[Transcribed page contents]
——
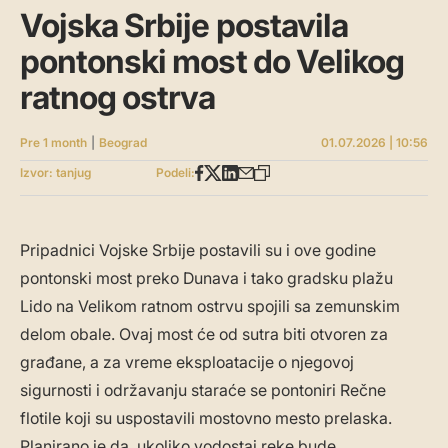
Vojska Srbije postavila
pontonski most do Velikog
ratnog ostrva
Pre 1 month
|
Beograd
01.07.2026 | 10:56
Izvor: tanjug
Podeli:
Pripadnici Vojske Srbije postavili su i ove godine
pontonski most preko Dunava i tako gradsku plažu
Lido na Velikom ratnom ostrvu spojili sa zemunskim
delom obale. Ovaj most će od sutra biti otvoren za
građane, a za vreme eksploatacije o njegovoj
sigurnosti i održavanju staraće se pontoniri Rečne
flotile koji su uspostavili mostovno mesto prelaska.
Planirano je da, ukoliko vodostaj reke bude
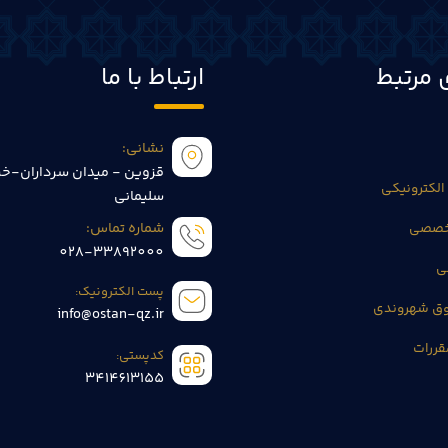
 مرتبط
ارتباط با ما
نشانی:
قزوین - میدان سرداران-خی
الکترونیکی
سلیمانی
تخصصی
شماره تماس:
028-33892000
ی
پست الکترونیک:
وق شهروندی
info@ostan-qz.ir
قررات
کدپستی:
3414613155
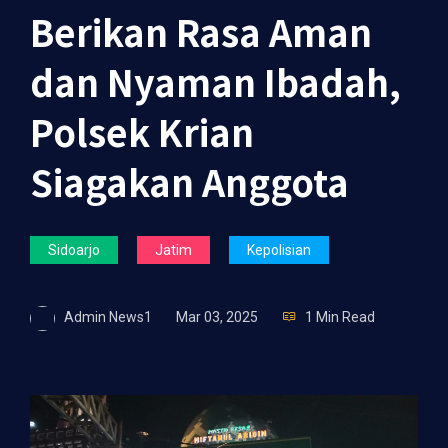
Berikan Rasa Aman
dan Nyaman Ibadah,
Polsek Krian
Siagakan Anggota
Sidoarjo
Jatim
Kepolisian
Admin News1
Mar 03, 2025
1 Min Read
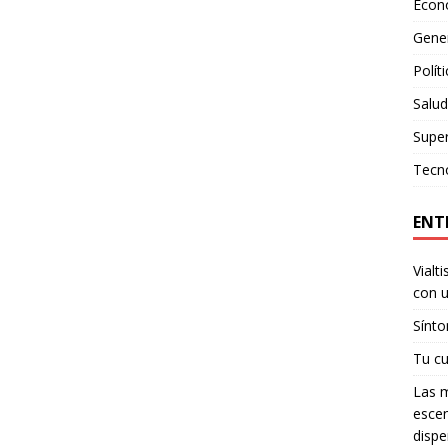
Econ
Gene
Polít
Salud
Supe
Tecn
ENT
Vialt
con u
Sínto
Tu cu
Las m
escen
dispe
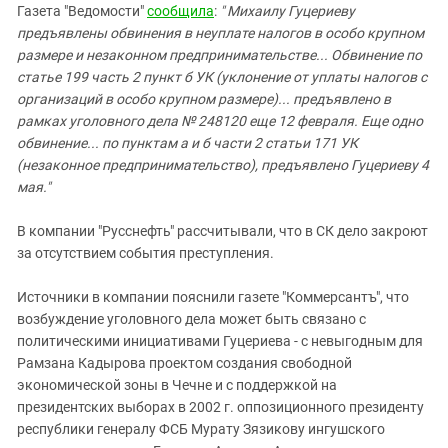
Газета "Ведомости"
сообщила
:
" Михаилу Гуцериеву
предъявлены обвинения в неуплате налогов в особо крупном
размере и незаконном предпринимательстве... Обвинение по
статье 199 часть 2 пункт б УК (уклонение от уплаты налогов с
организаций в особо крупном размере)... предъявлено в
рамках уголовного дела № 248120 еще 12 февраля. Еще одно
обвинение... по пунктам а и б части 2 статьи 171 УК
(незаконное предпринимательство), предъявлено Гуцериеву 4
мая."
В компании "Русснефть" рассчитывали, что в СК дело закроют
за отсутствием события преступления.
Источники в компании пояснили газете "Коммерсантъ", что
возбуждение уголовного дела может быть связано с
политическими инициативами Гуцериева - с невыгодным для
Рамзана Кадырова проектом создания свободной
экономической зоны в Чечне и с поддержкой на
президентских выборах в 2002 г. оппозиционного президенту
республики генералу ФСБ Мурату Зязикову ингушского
——
▶ _Try it_
All entries above, minus the pictures, should be repeated exactly.

▶ _Task output_
Vojska Srbije postavila
pontonski most do Velikog
ratnog ostrva
Pre 1 month
|
Beograd
01.07.2026 | 10:56
Izvor: tanjug
Podeli:
Pripadnici Vojske Srbije postavili su i ove godine
pontonski most preko Dunava i tako gradsku plažu
Lido na Velikom ratnom ostrvu spojili sa zemunskim
delom obale. Ovaj most će od sutra biti otvoren za
građane, a za vreme eksploatacije o njegovoj
sigurnosti i održavanju staraće se pontoniri Rečne
flotile koji su uspostavili mostovno mesto prelaska.
Planirano je da, ukoliko vodostaj reke bude
 مرتبط
ارتباط با ما
نشانی:
قزوین - میدان سرداران-خی
الکترونیکی
سلیمانی
تخصصی
شماره تماس:
028-33892000
ی
پست الکترونیک:
وق شهروندی
info@ostan-qz.ir
قررات
کدپستی:
3414613155
Berikan Rasa Aman
dan Nyaman Ibadah,
Polsek Krian
Siagakan Anggota
Sidoarjo
Jatim
Kepolisian
Admin News1
Mar 03, 2025
1 Min Read
Econ
Gene
Polít
Salud
Supe
Tecn
ENT
Vialt
con u
Sínto
Tu cu
Las m
escen
dispe
Газета "Ведомости"
сообщила
:
" Михаилу Гуцериеву
предъявлены обвинения в неуплате налогов в особо крупном
размере и незаконном предпринимательстве... Обвинение по
статье 199 часть 2 пункт б УК (уклонение от уплаты налогов с
организаций в особо крупном размере)... предъявлено в
рамках уголовного дела № 248120 еще 12 февраля. Еще одно
обвинение... по пунктам а и б части 2 статьи 171 УК
(незаконное предпринимательство), предъявлено Гуцериеву 4
мая."
В компании "Русснефть" рассчитывали, что в СК дело закроют
за отсутствием события преступления.
Источники в компании пояснили газете "Коммерсантъ", что
возбуждение уголовного дела может быть связано с
политическими инициативами Гуцериева - с невыгодным для
Рамзана Кадырова проектом создания свободной
экономической зоны в Чечне и с поддержкой на
президентских выборах в 2002 г. оппозиционного президенту
республики генералу ФСБ Мурату Зязикову ингушского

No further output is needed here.